Though the Constitution specifically invests spending power in
Congress, Musk and Trump budget chief Russell Vought have argued they
should have authority to slash spending unilaterally.
Taken
together, experts say, these shifts amount to one of the most
aggressive attempted overhauls of the federal government in American
history.
David
Super, an administrative law professor at Georgetown University, said
the proposed cuts would return the modern civil service to the late 19th
century, before the enactment of anti-corruption reforms.

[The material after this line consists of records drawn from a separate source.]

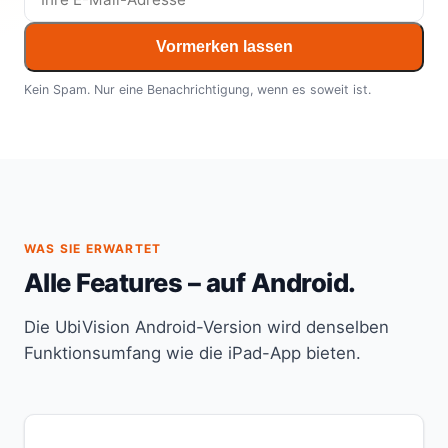
Vormerken lassen
Kein Spam. Nur eine Benachrichtigung, wenn es soweit ist.
WAS SIE ERWARTET
Alle Features – auf Android.
Die UbiVision Android-Version wird denselben
Funktionsumfang wie die iPad-App bieten.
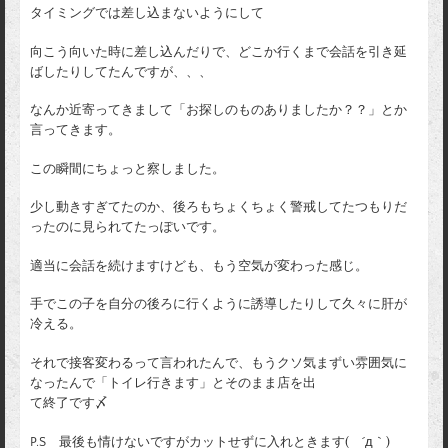
タイミングでは差し込まないようにして
向こう向いた時に差し込んだりで、どこか行くまで会話を引き延
ばしたりしてたんですが、、、
なんか近寄ってきまして「お探しのものありましたか？？」とか
言ってきます。
この瞬間にちょっと察しました。
少し動きすぎてたのか、後ろもちょくちょく警戒してたつもりだ
ったのに見られてたっぽいです。
適当に会話を続けますけども、もう空気が変わった感じ。
手でこの子を自分の後ろに行くように誘導したりして久々に肝が
冷える。
それで接客変わるって言われたんで、もうクソ気まずい雰囲気に
なったんで「トイレ行きます」とそのまま店を出
て終了です〆
P.S 最後も情けないですがカットせずに入れときます( ´д｀)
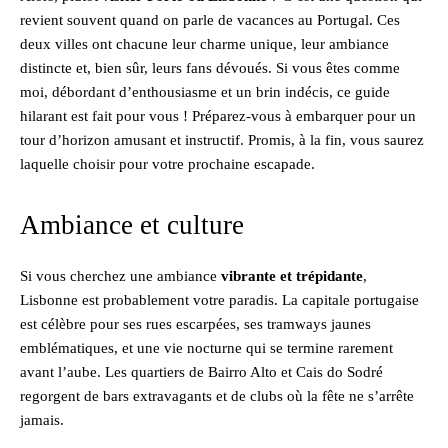
revient souvent quand on parle de vacances au Portugal. Ces
deux villes ont chacune leur charme unique, leur ambiance
distincte et, bien sûr, leurs fans dévoués. Si vous êtes comme
moi, débordant d’enthousiasme et un brin indécis, ce guide
hilarant est fait pour vous ! Préparez-vous à embarquer pour un
tour d’horizon amusant et instructif. Promis, à la fin, vous saurez
laquelle choisir pour votre prochaine escapade.
Ambiance et culture
Si vous cherchez une ambiance
vibrante et trépidante
,
Lisbonne est probablement votre paradis. La capitale portugaise
est célèbre pour ses rues escarpées, ses tramways jaunes
emblématiques, et une vie nocturne qui se termine rarement
avant l’aube. Les quartiers de Bairro Alto et Cais do Sodré
regorgent de bars extravagants et de clubs où la fête ne s’arrête
jamais.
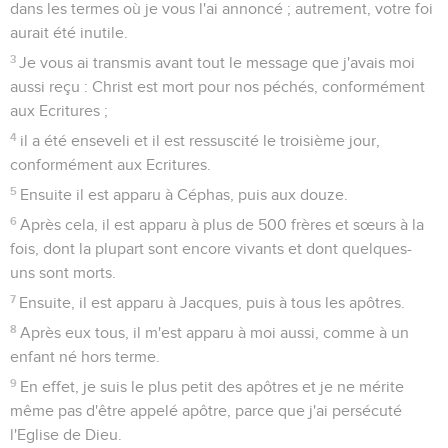
dans les termes où je vous l'ai annoncé ; autrement, votre foi
aurait été inutile.
3
Je vous ai transmis avant tout le message que j'avais moi
aussi reçu : Christ est mort pour nos péchés, conformément
aux Ecritures ;
4
il a été enseveli et il est ressuscité le troisième jour,
conformément aux Ecritures.
5
Ensuite il est apparu à Céphas, puis aux douze.
6
Après cela, il est apparu à plus de 500 frères et sœurs à la
fois, dont la plupart sont encore vivants et dont quelques-
uns sont morts.
7
Ensuite, il est apparu à Jacques, puis à tous les apôtres.
8
Après eux tous, il m'est apparu à moi aussi, comme à un
enfant né hors terme.
9
En effet, je suis le plus petit des apôtres et je ne mérite
même pas d'être appelé apôtre, parce que j'ai persécuté
l'Eglise de Dieu.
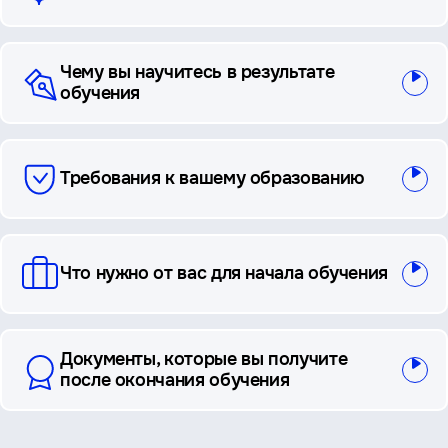
Чему вы научитесь в результате
обучения
Требования к вашему образованию
Что нужно от вас для начала обучения
Документы, которые вы получите
после окончания обучения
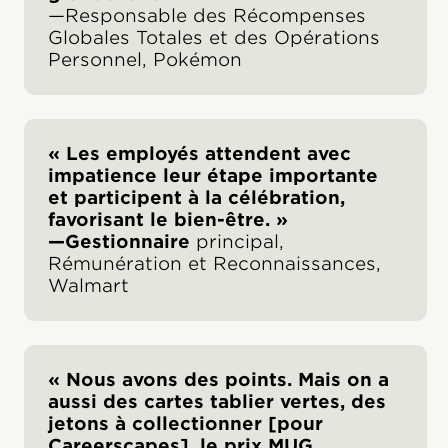
—Responsable des Récompenses
Globales Totales et des Opérations
Personnel, Pokémon
« Les employés attendent avec
impatience leur étape importante
et participent à la célébration,
favorisant le bien-être. »
—Gestionnaire
principal,
Rémunération et Reconnaissances,
Walmart
« Nous avons des points. Mais on a
aussi des cartes tablier vertes, des
jetons à collectionner [pour
Careerscapes], le prix MUG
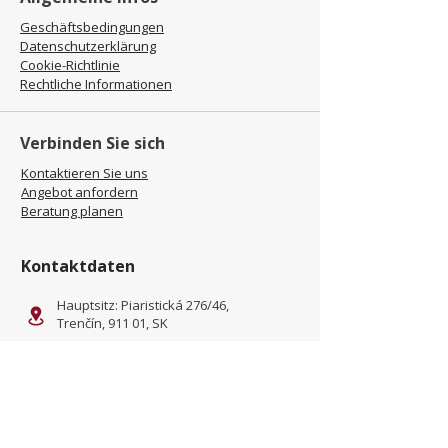
Geschäftsbedingungen
Datenschutzerklärung
Cookie-Richtlinie
Rechtliche Informationen
Verbinden Sie sich
Kontaktieren Sie uns
Angebot anfordern
Beratung planen
Kontaktdaten
Hauptsitz: Piaristická 276/46,
Trenčín, 911 01, SK
Standort: Kliňanská Cesta
1222, Námestovo, 029 01, SK
office@jamel-fashion.com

Super said
the two biggest previous power grabs were President Richard M. Nixon’s
1973 attempt to cancel federal programs he didn’t like and President
Harry S. Truman’s 1952 effort to nationalize the steel industry — both
of which were struck down by the courts.
“The
administration is doing the equivalent of these moves several times a
day, every day,” Super said. “The division we’ve had since 1787 is
checks and balances — that no one branch is preeminent, but that all
three are required to work together. The vision here is an extremely
strong executive and a subordinate judiciary and Congress.”
A
Tesla Cybertruck makes its way up 16th Street NW past signs showing
support for federal workers in Washington on Friday. Musk is the CEO of
Tesla. (Michael S. Williamson/The Washington Post)
Musk’s
defenders say he and Trump are applying the long-standing idea of “zero
based budgeting” — taking all spending to zero and then rebuilding from
scratch — to the federal government for the first time. The moves are
also characteristic of Musk’s boundary-pushing management style. When he
took over Twitter, he fired more than 75 percent of the staff. He also
has had a preference for a lean workforce at Tesla, an opposition to
unions at all his companies and a habitual willingness everywhere to
push past norms and rules.
Avik
Roy, founder of the Foundation for Research on Equal Opportunity, a
think tank that promotes free markets, said the aggressive measures are
justified in part by the severity of the nation’s deteriorating fiscal picture and the staggering rise in regulations during the Biden administration.